Gold is on pace for its best one-year rally in almost fifty years, so it’s only natural to say that the rally could use a rest — and it could. But gold is a tricky asset at times. After flailing through the 1980s and 1990s, it went on a twelve-year win streak, gaining more than 500% in the process, observes Bret Kenwell, US investment analyst at eToro.

A price of $4,000 an ounce seemed far-fetched at the start of the year as gold entered 2025 near $2,800 an ounce. But after a rally of around 50%, here we are. Gold has benefited from multiple catalysts this year, including tariff uncertainty, stubborn inflation, and a falling US dollar.

SPY, GLD (YTD % Change)

A graph of a stock market  AI-generated content may be incorrect.

Data by YCharts

Uncertainty around the government shutdown and prospects of lower interest rates have only seemed to fan the flames of this year’s rally. While gold might be running hot now, investors should remember that it’s not just a 2025 story.

In fact, gold has outperformed the S&P 500 Index (^SPX) in four of the last seven years and is on pace to add another tally to the “win” column. That’s saying something too, with the S&P 500 working on its seventh double-digit return in the last nine years.

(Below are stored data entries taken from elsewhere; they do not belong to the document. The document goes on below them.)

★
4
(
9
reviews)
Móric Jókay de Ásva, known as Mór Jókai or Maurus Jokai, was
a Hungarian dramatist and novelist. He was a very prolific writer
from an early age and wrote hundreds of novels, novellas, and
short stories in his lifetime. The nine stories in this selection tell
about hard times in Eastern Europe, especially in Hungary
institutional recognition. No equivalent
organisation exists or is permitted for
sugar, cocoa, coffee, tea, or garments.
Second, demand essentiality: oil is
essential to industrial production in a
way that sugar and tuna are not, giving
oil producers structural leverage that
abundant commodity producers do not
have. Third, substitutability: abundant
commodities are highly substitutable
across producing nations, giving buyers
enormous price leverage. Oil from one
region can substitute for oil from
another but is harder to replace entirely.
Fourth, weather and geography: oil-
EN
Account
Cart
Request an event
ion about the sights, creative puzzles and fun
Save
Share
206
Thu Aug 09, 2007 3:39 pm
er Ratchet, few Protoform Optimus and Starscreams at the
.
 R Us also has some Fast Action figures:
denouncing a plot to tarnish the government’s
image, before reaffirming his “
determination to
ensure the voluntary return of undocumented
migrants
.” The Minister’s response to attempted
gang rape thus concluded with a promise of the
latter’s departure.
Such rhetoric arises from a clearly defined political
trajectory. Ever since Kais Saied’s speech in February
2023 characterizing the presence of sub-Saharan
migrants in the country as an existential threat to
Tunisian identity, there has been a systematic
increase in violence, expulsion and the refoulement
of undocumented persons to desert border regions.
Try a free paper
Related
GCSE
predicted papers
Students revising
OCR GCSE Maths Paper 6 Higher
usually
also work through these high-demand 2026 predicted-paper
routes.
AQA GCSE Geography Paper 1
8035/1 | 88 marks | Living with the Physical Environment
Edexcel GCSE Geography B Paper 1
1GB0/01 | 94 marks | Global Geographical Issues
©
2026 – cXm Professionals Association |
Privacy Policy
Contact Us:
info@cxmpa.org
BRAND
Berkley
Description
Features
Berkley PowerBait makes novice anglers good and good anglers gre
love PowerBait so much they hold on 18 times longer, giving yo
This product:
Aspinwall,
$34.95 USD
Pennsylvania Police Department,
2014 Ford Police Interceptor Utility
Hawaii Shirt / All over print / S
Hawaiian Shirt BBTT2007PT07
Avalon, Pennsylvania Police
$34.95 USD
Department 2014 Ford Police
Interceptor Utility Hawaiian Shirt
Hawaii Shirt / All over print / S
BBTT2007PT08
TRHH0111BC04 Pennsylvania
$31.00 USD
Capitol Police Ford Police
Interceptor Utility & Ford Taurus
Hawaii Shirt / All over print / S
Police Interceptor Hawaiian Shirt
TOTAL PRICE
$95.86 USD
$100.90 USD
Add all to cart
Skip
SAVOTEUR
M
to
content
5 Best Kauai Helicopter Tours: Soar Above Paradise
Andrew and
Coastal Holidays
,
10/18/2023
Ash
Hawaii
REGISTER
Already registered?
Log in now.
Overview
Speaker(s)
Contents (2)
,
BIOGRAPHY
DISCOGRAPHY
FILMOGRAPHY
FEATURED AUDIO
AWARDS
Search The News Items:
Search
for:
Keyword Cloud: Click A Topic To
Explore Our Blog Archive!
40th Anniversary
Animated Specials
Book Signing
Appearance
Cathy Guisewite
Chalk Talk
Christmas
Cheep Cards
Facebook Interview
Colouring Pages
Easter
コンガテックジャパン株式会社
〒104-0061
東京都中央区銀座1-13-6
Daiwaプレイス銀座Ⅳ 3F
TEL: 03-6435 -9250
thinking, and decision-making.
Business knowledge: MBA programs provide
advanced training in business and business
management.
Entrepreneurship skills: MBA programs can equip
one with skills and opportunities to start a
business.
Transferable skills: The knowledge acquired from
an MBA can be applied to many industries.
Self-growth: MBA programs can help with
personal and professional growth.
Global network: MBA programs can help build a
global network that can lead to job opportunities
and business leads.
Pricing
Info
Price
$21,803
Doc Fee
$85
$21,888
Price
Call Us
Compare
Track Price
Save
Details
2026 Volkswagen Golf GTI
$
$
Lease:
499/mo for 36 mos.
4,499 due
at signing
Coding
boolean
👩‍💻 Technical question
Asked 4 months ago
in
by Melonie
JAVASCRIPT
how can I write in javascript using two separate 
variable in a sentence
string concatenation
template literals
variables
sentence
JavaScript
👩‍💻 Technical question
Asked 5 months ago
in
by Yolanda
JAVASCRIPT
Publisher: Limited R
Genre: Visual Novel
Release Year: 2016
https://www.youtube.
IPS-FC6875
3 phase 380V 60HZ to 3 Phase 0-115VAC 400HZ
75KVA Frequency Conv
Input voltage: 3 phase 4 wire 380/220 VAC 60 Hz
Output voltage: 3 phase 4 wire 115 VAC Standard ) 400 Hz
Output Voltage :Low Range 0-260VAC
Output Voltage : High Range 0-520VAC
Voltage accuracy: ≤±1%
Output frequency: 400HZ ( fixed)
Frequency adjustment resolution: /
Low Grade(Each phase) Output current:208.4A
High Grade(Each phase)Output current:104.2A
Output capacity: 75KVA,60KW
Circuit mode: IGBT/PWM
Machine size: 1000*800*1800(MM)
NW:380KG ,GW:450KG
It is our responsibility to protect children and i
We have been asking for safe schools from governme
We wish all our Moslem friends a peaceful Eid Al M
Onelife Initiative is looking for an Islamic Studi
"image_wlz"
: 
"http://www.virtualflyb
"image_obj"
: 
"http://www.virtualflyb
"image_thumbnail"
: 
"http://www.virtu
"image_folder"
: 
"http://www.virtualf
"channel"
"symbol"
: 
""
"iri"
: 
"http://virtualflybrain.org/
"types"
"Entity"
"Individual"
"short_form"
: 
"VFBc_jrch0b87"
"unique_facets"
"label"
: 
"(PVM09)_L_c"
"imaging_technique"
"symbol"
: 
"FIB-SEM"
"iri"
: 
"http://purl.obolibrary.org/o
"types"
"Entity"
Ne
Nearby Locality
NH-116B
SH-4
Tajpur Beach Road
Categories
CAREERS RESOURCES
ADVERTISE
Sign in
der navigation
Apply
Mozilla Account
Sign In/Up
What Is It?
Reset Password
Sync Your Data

For perspective, gold is working on a three-year win streak with a gain of around 120%. If the long-term catalysts remain in play, gold may have more room to run in the years ahead.

Earlier this year, eToro’s quarterly survey of retail investors found that 57% of investors expected gold prices to increase in the short term, with 42% of retail investors currently invested in the asset. Further, a majority of retail investors (58%) had already or planned to adjust portfolio allocations given the prospect of a weakening USD by investing more — specifically in gold (31%) and cryptoassets (26%).